Task inputs:
◆ ◆ ◆ ◆

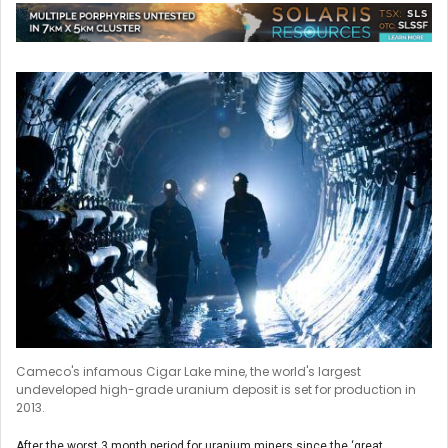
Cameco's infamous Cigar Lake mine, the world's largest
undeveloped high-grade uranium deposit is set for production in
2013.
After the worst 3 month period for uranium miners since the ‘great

◆ ◆ ◆ ◆

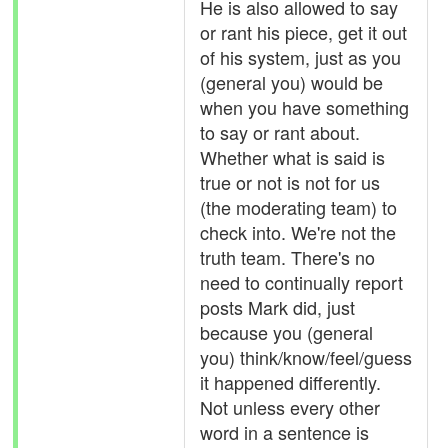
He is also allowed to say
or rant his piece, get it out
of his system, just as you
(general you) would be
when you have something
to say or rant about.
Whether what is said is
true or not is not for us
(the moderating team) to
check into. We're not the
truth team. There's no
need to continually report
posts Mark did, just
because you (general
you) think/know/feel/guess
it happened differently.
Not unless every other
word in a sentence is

◆ ◆ ◆ ◆

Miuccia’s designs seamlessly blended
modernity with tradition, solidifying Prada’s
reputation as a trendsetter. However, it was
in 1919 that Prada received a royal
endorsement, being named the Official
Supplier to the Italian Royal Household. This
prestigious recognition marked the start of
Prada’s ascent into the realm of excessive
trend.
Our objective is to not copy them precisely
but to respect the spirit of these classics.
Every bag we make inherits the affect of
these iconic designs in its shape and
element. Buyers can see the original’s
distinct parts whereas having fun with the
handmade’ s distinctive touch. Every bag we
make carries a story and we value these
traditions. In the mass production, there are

◆ ◆ ◆ ◆

Exercise objective:
Some lines of the records above contain the word "these". How many are there? Reply with the number alone.

Answer box:
3